Tensor-Empowered LSTM for Communication-Efficient and Privacy-Enhanced Cognitive Federated Learning in Intelligent Transportation Systems

Abstract

Multimedia cognitive computing as a revolutionary emerging concept of artificial intelligence emulating the reasoning process like human brains can facilitate the evolution of intelligent transportation systems (ITS) to be smarter, safer, and more efficient. Massive multimedia traffic big data is an important prerequisite for the success of cognitive computing in ITS. However, traditional data-centralized artificial intelligence approaches often face the problems of data islands and data famine due to concerns about data privacy and security. To this end, we propose the concept of cognitive federated learning leveraging federated learning as the learning paradigm for cognitive computing, which solves the preceding concerns by sharing updated models rather than raw data. Nevertheless, the exchange of numerous model parameters not only generates significant communication overhead but also suffers from the risk of privacy leakage due to inference attacks.

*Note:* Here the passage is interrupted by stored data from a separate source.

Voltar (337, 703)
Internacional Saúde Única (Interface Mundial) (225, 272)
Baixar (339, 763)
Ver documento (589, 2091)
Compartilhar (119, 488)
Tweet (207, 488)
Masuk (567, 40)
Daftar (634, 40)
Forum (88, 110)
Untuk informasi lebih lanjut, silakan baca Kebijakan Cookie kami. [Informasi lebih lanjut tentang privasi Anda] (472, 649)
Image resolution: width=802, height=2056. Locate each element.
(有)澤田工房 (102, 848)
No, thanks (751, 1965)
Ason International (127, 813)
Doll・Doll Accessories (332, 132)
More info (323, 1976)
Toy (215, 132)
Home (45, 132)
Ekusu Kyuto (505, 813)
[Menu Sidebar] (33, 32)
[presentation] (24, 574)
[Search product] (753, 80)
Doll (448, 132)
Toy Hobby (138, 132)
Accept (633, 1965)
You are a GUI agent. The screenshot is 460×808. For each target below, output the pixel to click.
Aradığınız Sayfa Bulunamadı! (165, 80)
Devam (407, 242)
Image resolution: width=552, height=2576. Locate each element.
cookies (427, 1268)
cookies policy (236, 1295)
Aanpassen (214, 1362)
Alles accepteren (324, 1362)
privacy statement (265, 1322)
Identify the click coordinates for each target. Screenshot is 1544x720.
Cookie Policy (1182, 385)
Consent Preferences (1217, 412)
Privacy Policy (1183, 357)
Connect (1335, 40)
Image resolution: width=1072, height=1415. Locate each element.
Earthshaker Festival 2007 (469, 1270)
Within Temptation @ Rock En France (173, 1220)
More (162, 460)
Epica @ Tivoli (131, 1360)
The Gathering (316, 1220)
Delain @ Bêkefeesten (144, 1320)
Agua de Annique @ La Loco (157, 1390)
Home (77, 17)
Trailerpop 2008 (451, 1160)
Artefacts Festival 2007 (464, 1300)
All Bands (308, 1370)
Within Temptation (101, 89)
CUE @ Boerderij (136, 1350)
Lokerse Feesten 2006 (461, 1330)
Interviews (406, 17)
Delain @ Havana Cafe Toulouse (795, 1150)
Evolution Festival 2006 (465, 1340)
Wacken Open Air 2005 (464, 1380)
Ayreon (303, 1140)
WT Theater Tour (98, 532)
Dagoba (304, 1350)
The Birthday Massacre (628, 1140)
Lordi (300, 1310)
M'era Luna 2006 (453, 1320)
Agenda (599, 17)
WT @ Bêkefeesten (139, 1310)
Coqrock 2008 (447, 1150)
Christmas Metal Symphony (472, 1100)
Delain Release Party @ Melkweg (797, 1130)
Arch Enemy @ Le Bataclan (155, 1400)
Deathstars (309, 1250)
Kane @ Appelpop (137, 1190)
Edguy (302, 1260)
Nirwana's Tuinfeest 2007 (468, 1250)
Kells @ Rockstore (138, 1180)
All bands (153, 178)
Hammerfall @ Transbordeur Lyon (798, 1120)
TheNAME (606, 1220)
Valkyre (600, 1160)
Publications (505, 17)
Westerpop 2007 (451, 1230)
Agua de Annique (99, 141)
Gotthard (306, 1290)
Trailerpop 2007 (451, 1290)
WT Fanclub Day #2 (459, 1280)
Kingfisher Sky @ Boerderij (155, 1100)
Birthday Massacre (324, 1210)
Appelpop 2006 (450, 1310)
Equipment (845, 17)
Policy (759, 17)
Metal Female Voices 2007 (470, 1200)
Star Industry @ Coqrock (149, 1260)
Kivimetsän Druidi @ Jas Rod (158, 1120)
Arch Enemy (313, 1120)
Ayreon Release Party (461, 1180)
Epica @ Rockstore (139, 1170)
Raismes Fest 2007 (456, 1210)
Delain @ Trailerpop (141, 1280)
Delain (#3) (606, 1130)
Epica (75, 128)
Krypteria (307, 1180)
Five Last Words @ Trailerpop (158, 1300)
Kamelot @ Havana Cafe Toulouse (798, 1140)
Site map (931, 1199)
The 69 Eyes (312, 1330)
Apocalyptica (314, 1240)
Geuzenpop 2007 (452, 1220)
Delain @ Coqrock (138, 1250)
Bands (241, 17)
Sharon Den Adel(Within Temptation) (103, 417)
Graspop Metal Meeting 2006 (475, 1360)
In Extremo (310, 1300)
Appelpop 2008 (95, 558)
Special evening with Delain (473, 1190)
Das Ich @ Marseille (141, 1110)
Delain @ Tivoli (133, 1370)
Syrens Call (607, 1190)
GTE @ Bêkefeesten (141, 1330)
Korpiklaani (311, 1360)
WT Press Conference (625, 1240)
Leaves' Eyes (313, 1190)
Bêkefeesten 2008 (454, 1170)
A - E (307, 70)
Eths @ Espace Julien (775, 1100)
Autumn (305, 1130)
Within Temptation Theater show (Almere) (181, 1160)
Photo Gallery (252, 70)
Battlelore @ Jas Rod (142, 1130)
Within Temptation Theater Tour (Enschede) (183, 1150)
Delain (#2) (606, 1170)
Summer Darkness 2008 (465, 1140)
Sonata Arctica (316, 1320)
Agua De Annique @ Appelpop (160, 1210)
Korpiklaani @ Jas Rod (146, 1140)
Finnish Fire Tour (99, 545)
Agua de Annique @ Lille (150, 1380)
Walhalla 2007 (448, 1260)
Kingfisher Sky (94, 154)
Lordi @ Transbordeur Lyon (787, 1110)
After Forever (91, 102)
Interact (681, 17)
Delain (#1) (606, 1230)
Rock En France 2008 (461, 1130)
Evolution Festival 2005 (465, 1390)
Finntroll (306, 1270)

This article aims to design a novel lightweight and privacy-enhanced cognitive federated learning architecture to facilitate the development of ITS. First, a privacy-enhanced model protection scheme with homomorphic encryption as the underlying technology is proposed to simultaneously defend against the inference attacks launched by external malicious attackers, honest-but-curious cognitive platforms, and internal participants. Furthermore, a novel tensor ring-block decomposition and its corresponding deep computation model converting the weight tensor into a set of matrices and third-order core tensors are proposed, which could reduce the communication overhead and storage requirements without compromising model performance. Experimental results on real-world datasets show that the proposed approach performs well.